In the game it is the future and the Toronto is a big huge spaceship headed from Earth towards a newly discovered planet. Their mission is to basically rip the place apart and send the pieces back home so that new interstate highways can be constructed. This planet, known as Nugget, is believed to be lifeless and barren. Yeah, that'll turn out to be true. As the game begins, the ship has just completed its hyperspace jump and is nearing its destination.
You initially control Tom Driscoll, a supposed space pilot who wakes up from prophetic dreams on the day of his important shuttle mission. He greets his girlfriend with a passionate: "Christine! It's sure good to see you, honey! I feel awful." Following a brief conversation he then goes off to explore the spaceship, read the news from the news computer thingies, and skulk through dungeons.
After a stint of stealing towels from towel racks, you start getting these intermittent (and annoying) PA messages about how Tom is supposed to report to the shuttle bay for his important mission, but you can choose not to go. In fact, you can put this off however long you like, instead going off to your girlfriend's cabin for "a nice, comfortable evening together" after which "Tom is not troubled by his dream tonight. Some time later, Tom leaves Christine's cabin." (I wonder what they're getting at there.) It stands to reason that multi-billion space operations can put their schedule on hold indefinitely at the whim of an incompetent shuttle pilot. The captain has a few choice words to say about such behaviour, though.
Maybe I shouldn't have skimped on Intelligence.
Although you can skip the whole spaceship "tutorial" when you are first asked to report for your mission, you can also go explore, talk to people and steal their belongings. In order to steal things, Tom must get within range of a container-looking thing, right-click on it, and get the proper option in the popup menu. This means perfectionists will spend a lot of time clicking on things that actually aren't of any interest and getting popup menus that lack options and must be right-clicked again to make them go away, but that's what an RPG is supposed to be like.
By the way, there are a number of things you can pick up from tables and consoles, such as "Dishes" or "Beaker". The manual pretty much comes out and says they're useless, but I fully expect making it to the fourth sacred temple of Gnii'arg and being asked for the holy soy sauce of Yargamon if I want to assemble the best magic sword in the game.
When talking to people, Tom has a few basic topics like "What's your job?" and "See ya, schmuck," and he may also have specific lines for special situations.

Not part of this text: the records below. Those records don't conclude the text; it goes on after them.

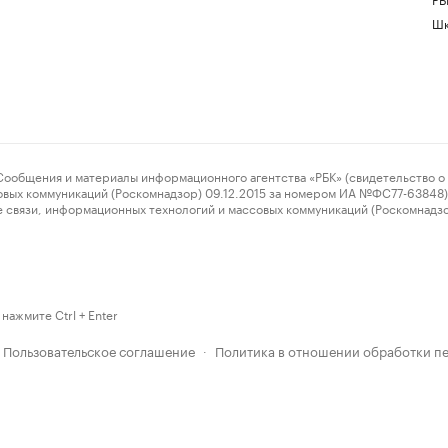
Шк
ения и материалы информационного агентства «РБК» (свидетельство о 
овых коммуникаций (Роскомнадзор) 09.12.2015 за номером ИА №ФС77-63848) 
 связи, информационных технологий и массовых коммуникаций (Роскомнадз
нажмите Ctrl + Enter
Пользовательское соглашение
Политика в отношении обработки п
·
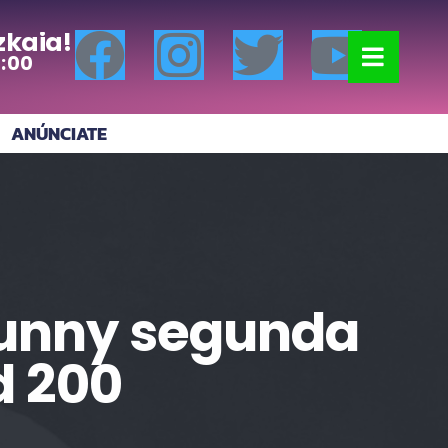
zkaia!
0:00
ANÚNCIATE
 Bunny segunda
d 200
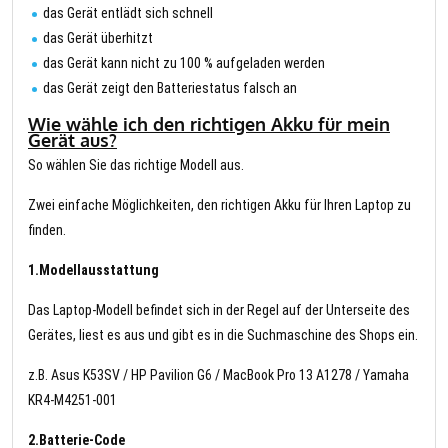
das Gerät entlädt sich schnell
das Gerät überhitzt
das Gerät kann nicht zu 100 % aufgeladen werden
das Gerät zeigt den Batteriestatus falsch an
Wie wähle ich den richtigen Akku für mein
Gerät aus?
So wählen Sie das richtige Modell aus.
Zwei einfache Möglichkeiten, den richtigen Akku für Ihren Laptop zu
finden.
1.Modellausstattung
Das Laptop-Modell befindet sich in der Regel auf der Unterseite des
Gerätes, liest es aus und gibt es in die Suchmaschine des Shops ein.
z.B. Asus K53SV / HP Pavilion G6 / MacBook Pro 13 A1278 / Yamaha
KR4-M4251-001
2.Batterie-Code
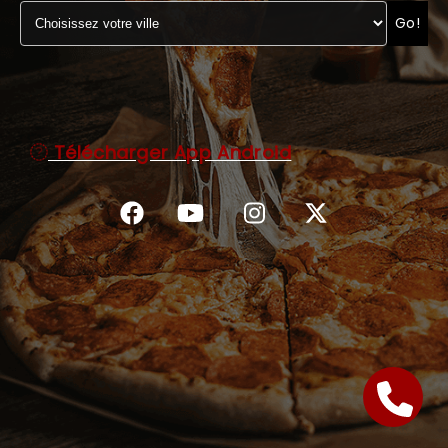
Go!
C.G.V
Télécharger App Android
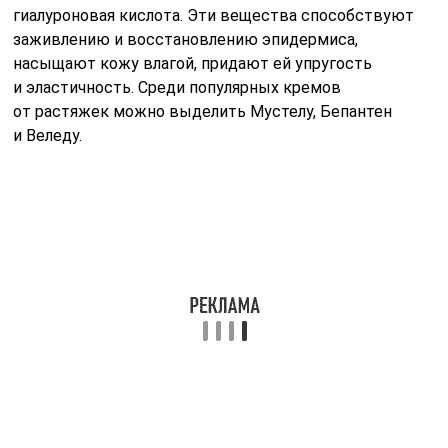
гиалуроновая кислота. Эти вещества способствуют
заживлению и восстановлению эпидермиса,
насыщают кожу влагой, придают ей упругость
и эластичность. Среди популярных кремов
от растяжек можно выделить Мустелу, Бепантен
и Веледу.
Масла и витамины от растяжек
Избавиться от растяжек на ягодицах помогут масла
растений миндаля, персика, авокадо, оливы и эфирные
масла мяты, лаванды, цитрусовых, гвоздики, розы.
Во время беременности из эфирных масел следует
отдать предпочтение апельсиновому, лавандовому,
маслу розы и мелиссы.
Масла можно добавлять в крема или скрабы, которые
используются для ухода за кожей. Их так же можно
применять при различных процедурах: обертывании,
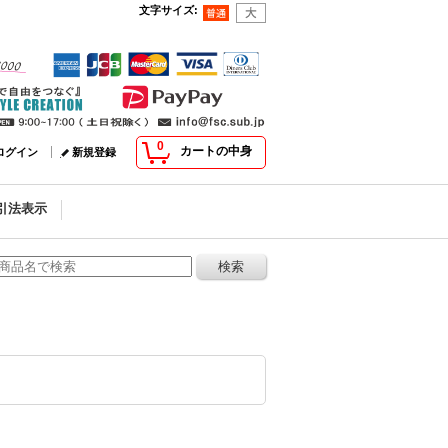
文字サイズ
:
0
カートの中身
ログイン
新規登録
引法表示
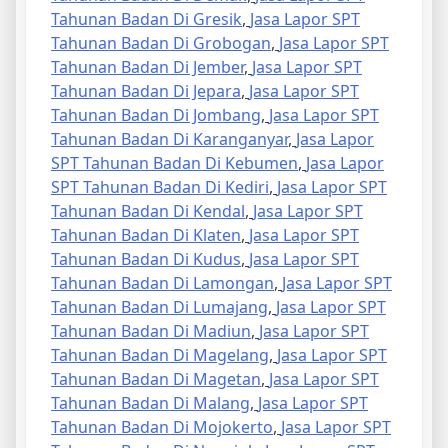
Tahunan Badan Di Gresik
,
Jasa Lapor SPT
Tahunan Badan Di Grobogan
,
Jasa Lapor SPT
Tahunan Badan Di Jember
,
Jasa Lapor SPT
Tahunan Badan Di Jepara
,
Jasa Lapor SPT
Tahunan Badan Di Jombang
,
Jasa Lapor SPT
Tahunan Badan Di Karanganyar
,
Jasa Lapor
SPT Tahunan Badan Di Kebumen
,
Jasa Lapor
SPT Tahunan Badan Di Kediri
,
Jasa Lapor SPT
Tahunan Badan Di Kendal
,
Jasa Lapor SPT
Tahunan Badan Di Klaten
,
Jasa Lapor SPT
Tahunan Badan Di Kudus
,
Jasa Lapor SPT
Tahunan Badan Di Lamongan
,
Jasa Lapor SPT
Tahunan Badan Di Lumajang
,
Jasa Lapor SPT
Tahunan Badan Di Madiun
,
Jasa Lapor SPT
Tahunan Badan Di Magelang
,
Jasa Lapor SPT
Tahunan Badan Di Magetan
,
Jasa Lapor SPT
Tahunan Badan Di Malang
,
Jasa Lapor SPT
Tahunan Badan Di Mojokerto
,
Jasa Lapor SPT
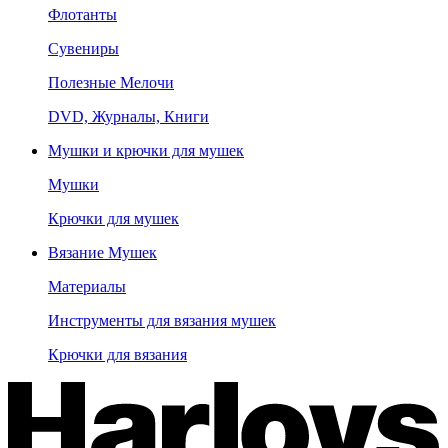
Флотанты
Сувениры
Полезные Мелочи
DVD, Журналы, Книги
Мушки и крючки для мушек
Мушки
Крючки для мушек
Вязание Мушек
Материалы
Инструменты для вязания мушек
Крючки для вязания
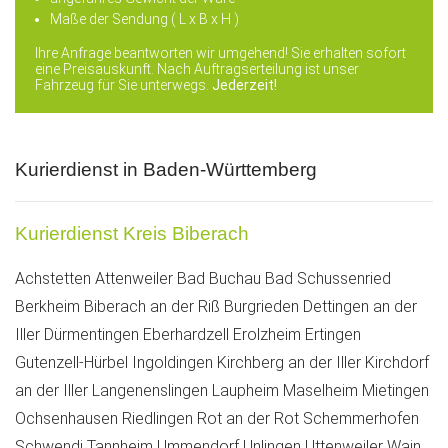
Maße der Sendung ( L x B x H )
Ihre Anfrage beantworten wir umgehend! Sie erhalten sofort
eine Preisauskunft. Nach Auftragserteilung ist unser
Fahrzeug für Sie unterwegs.
Jederzeit!
Kurierdienst in Baden-Württemberg
Kurierdienst Kreis Biberach
Achstetten
Attenweiler
Bad Buchau
Bad Schussenried
Berkheim
Biberach an der Riß
Burgrieden
Dettingen an der
Iller
Dürmentingen
Eberhardzell
Erolzheim
Ertingen
Gutenzell-Hürbel
Ingoldingen
Kirchberg an der Iller
Kirchdorf
an der Iller
Langenenslingen
Laupheim
Maselheim
Mietingen
Ochsenhausen
Riedlingen
Rot an der Rot
Schemmerhofen
Schwendi
Tannheim
Ummendorf
Unlingen
Uttenweiler
Wain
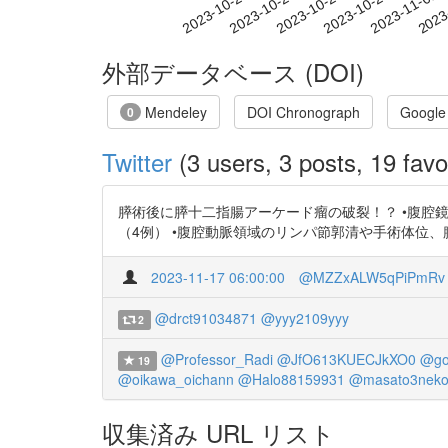
2023-10-26
2023-10-29
2023-11-01
2023
2023-10-20
2023-10-23
外部データベース (DOI)
Mendeley
DOI Chronograph
Google
0
Twitter
(3 users, 3 posts, 19 favo
膵術後に膵十二指腸アーケード瘤の破裂！？ •腹腔鏡
（4例） •腹腔動脈領域のリンパ節郭清や手術体位、腹腔内臓器圧迫の影響
2023-11-17 06:00:00
@MZZxALW5qPiPmRv
@drct91034871
@yyy2109yyy
2
@Professor_Radi
@JfO613KUECJkXO0
@go
19
@oikawa_oichann
@Halo88159931
@masato3neko
収集済み URL リスト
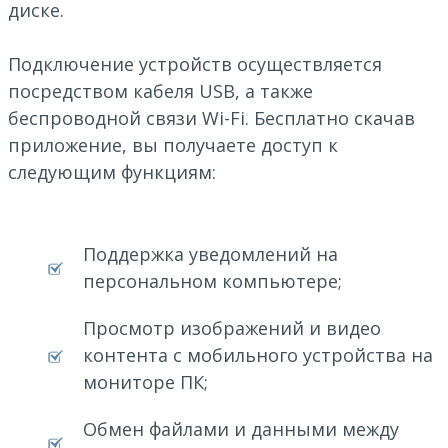
диске.
Подключение устройств осуществляется
посредством кабеля USB, а также
беспроводной связи Wi-Fi. Бесплатно скачав
приложение, вы получаете доступ к
следующим функциям:
Поддержка уведомлений на
персональном компьютере;
Просмотр изображений и видео
контента с мобильного устройства на
мониторе ПК;
Обмен файлами и данными между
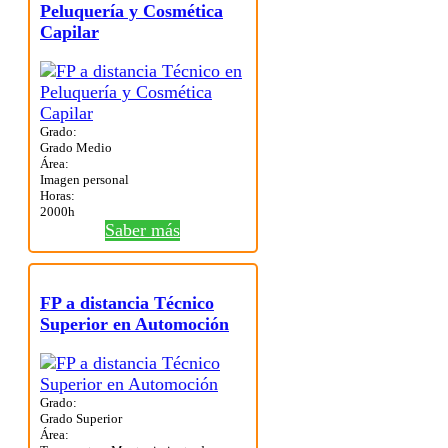
Peluquería y Cosmética
Capilar
Grado:
Grado Medio
Área:
Imagen personal
Horas:
2000h
Saber más
FP a distancia Técnico
Superior en Automoción
Grado:
Grado Superior
Área:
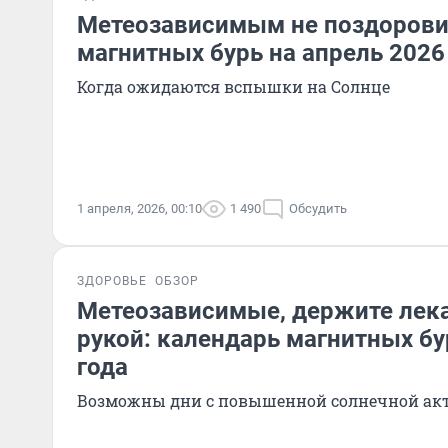
Метеозависимым не поздорови
магнитных бурь на апрель 2026
Когда ожидаются вспышки на Солнце
1 апреля, 2026, 00:10
1 490
Обсудить
ЗДОРОВЬЕ
ОБЗОР
Метеозависимые, держите лека
рукой: календарь магнитных бу
года
Возможны дни с повышенной солнечной ак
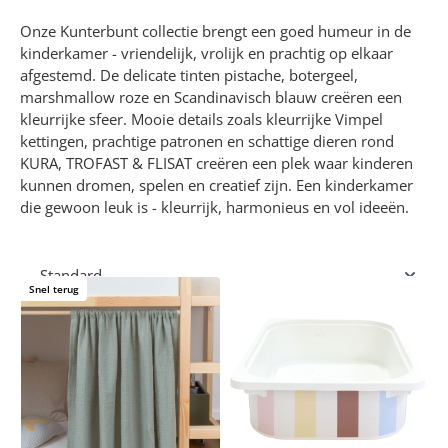
Onze Kunterbunt collectie brengt een goed humeur in de
kinderkamer - vriendelijk, vrolijk en prachtig op elkaar
afgestemd. De delicate tinten pistache, botergeel,
marshmallow roze en Scandinavisch blauw creëren een
kleurrijke sfeer. Mooie details zoals kleurrijke Vimpel
kettingen, prachtige patronen en schattige dieren rond
KURA, TROFAST & FLISAT creëren een plek waar kinderen
kunnen dromen, spelen en creatief zijn. Een kinderkamer
die gewoon leuk is - kleurrijk, harmonieus en vol ideeën.
Snel terug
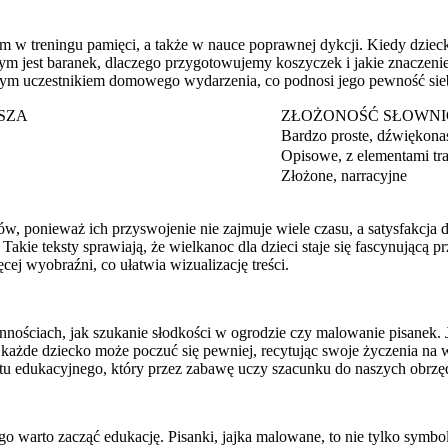
w treningu pamięci, a także w nauce poprawnej dykcji. Kiedy dziecko
m jest baranek, dlaczego przygotowujemy koszyczek i jakie znaczenie m
ażnym uczestnikiem domowego wydarzenia, co podnosi jego pewność sie
SZA
ZŁOŻONOŚĆ SŁOWN
Bardzo proste, dźwiękon
Opisowe, z elementami tra
Złożone, narracyjne
ów, ponieważ ich przyswojenie nie zajmuje wiele czasu, a satysfakcja 
akie teksty sprawiają, że wielkanoc dla dzieci staje się fascynującą 
cej wyobraźni, co ułatwia wizualizację treści.
nnościach, jak szukanie słodkości w ogrodzie czy malowanie pisanek. 
ażde dziecko może poczuć się pewniej, recytując swoje życzenia na wi
ntu edukacyjnego, który przez zabawę uczy szacunku do naszych obrz
 warto zacząć edukację. Pisanki, jajka malowane, to nie tylko symbol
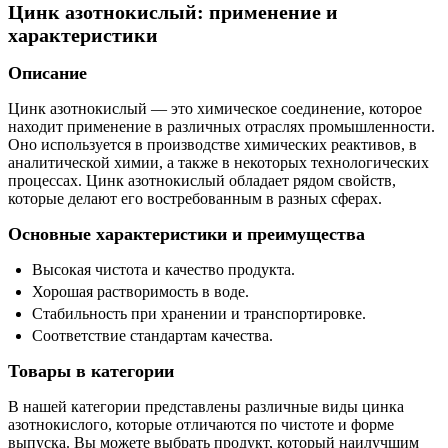
Цинк азотнокислый: применение и
характеристики
Описание
Цинк азотнокислый — это химическое соединение, которое
находит применение в различных отраслях промышленности.
Оно используется в производстве химических реактивов, в
аналитической химии, а также в некоторых технологических
процессах. Цинк азотнокислый обладает рядом свойств,
которые делают его востребованным в разных сферах.
Основные характеристики и преимущества
Высокая чистота и качество продукта.
Хорошая растворимость в воде.
Стабильность при хранении и транспортировке.
Соответствие стандартам качества.
Товары в категории
В нашей категории представлены различные виды цинка
азотнокислого, которые отличаются по чистоте и форме
выпуска. Вы можете выбрать продукт, который наилучшим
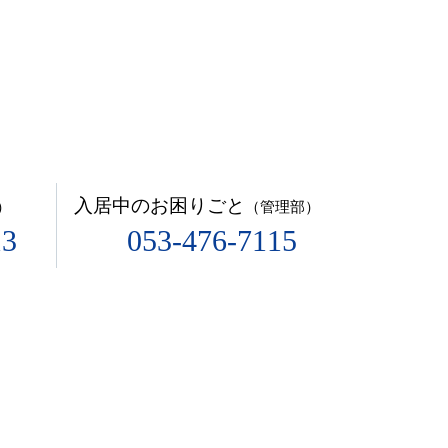
入居中のお困りごと
）
（管理部）
13
053-476-7115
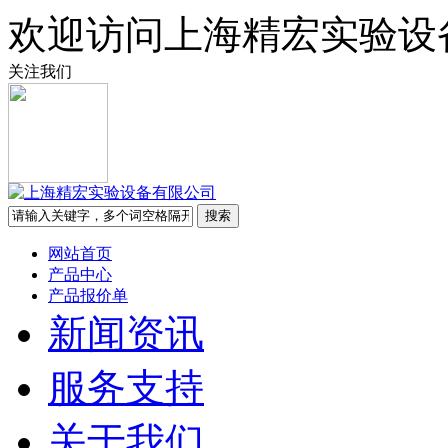
欢迎访问上海精宏实验设
关注我们
网站首页
产品中心
产品报价单
新闻资讯
服务支持
关于我们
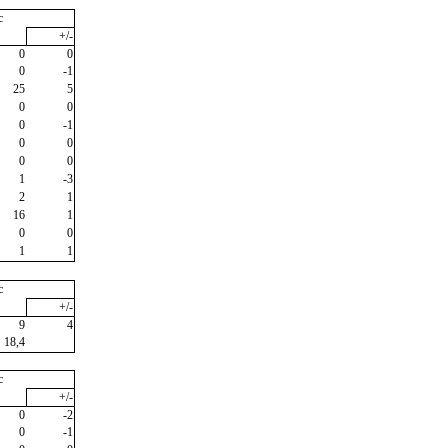
c
+/-
0
0
0
-1
25
5
0
0
0
-1
0
0
0
0
1
-3
2
1
16
1
0
0
1
1
c
+/-
9
4
18,4
c
+/-
0
-2
0
-1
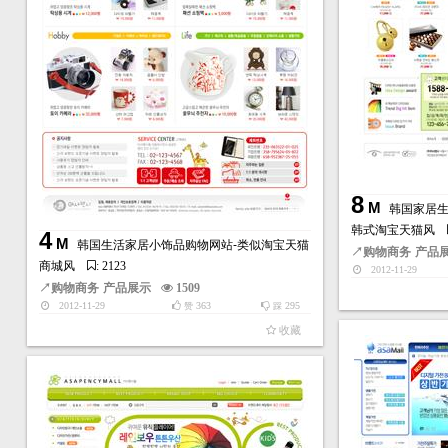
8
M
韩国家居生
韩式淘宝天猫风
4
M
韩国生活家居小饰品购物网站-类似淘宝天猫
↗
购物商务
产品
商城风
: 2123
2012-11-29
↗
购物商务
产品展示
1509
2012-11-29
363
295
赞
踩
收藏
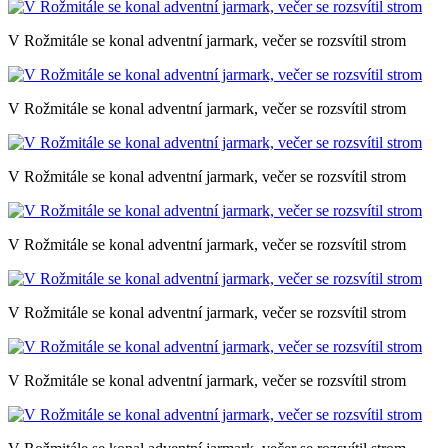
V Rožmitále se konal adventní jarmark, večer se rozsvítil strom
V Rožmitále se konal adventní jarmark, večer se rozsvítil strom
V Rožmitále se konal adventní jarmark, večer se rozsvítil strom
V Rožmitále se konal adventní jarmark, večer se rozsvítil strom
V Rožmitále se konal adventní jarmark, večer se rozsvítil strom
V Rožmitále se konal adventní jarmark, večer se rozsvítil strom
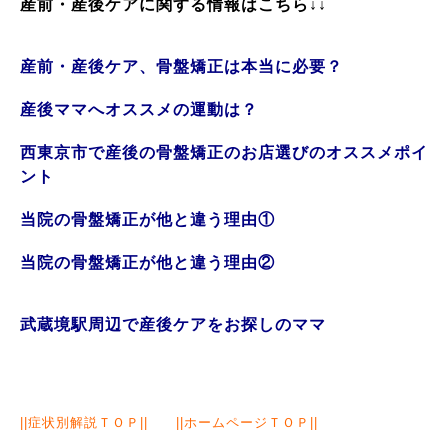
産前・産後ケアに関する情報はこちら
↓↓
産前・産後ケア、骨盤矯正は本当に必要？
産後ママへオススメの運動は？
西東京市で産後の骨盤矯正のお店選びのオススメポイ
ント
当院の骨盤矯正が他と違う理由①
当院の骨盤矯正が他と違う理由②
武蔵境駅周辺で産後ケアをお探しのママ
||
症状別解説ＴＯＰ
|| ||
ホームページＴＯＰ
||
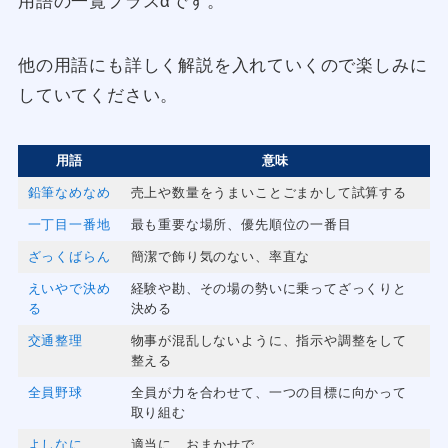
用語の一覧プラスαです。
他の用語にも詳しく解説を入れていくので楽しみに
していてください。
用語
意味
鉛筆なめなめ
売上や数量をうまいことごまかして試算する
一丁目一番地
最も重要な場所、優先順位の一番目
ざっくばらん
簡潔で飾り気のない、率直な
えいやで決め
経験や勘、その場の勢いに乗ってざっくりと
る
決める
交通整理
物事が混乱しないように、指示や調整をして
整える
全員野球
全員が力を合わせて、一つの目標に向かって
取り組む
よしなに
適当に、おまかせで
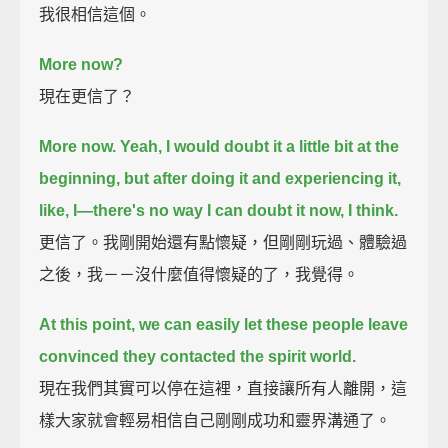
我很相信這個。
More now?
現在更信了？
More now.
Yeah, I would doubt it a little bit at the
beginning,
but after doing it and experiencing it,
like, I—there's no way I can doubt it now, I think.
更信了。我剛開始還有點懷疑，但剛剛玩過、體驗過
之後，我－－沒什麼值得懷疑的了，我覺得。
At this point, we can easily let these people leave
convinced they contacted the spirit world.
現在我們其實可以停在這裡，直接讓所有人離開，這
樣大家就會輕易相信自己剛剛成功和靈界溝通了。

A lot of "dialogue" is conducted through a chat mode where selecting topics from a list generates more topics as you go along. This is not as smoothly implemented as it could have been, since you don't see right away whether there are any new topics and have to click additional times in between each one; if you find out there were no new topics, you are then forced to click on an old one, which may contribute to people's impression of Tom as a bit of a dummy. Or you could select the option to enter any topic of your choice, which most often yields a reply along the lines of "Arglebargle".
Oh, yes, I mentioned dungeons. The Toronto has them and this is explained by an old friend of Tom's: "You have to understand, the service deck was set up primarily for robots. There are a number of floor switch plates and similar gadgets which control the locks."
YES IT MAKES PERFECT SENSE NOW, ROBOTS LOVE FLOOR SWITCH PLATES I KNOW THIS, THAT IS WHY YOU DESIGN SERVICE DECKS TO HAVE THEM, CLICK CLICK CLICK THE SOUND OF FLOOR SWITCH PLATES IS LIKE MUSIC TO ROBOT EARS CAN WE ALSO GET TO PUSH CRATES OR SOMEFIN PLIZ.
The reason Tom wants to go into the service deck in the first place is that apparently some guy was killed during the hyperspace jump and there's something fishy about this. Not to go into plot spoilers or anything, but the dead guy was one of two government officials sent along to make sure the corporate mining outfit doesn't go about anything inappropriate (LIKE FURRY GENOCIDE OH NO THAT WAS A SPOILER WASN'T IT OH WELL YOU'LL FIGURE IT OUT TOO). However, if anyone thought doing away with a government official was going to make much of a difference, they thought wrong, because the government was foresighted enough to send along a backup. Yes, there were TWO officials! Count 'em! You don't get to be the government unless you think about these things.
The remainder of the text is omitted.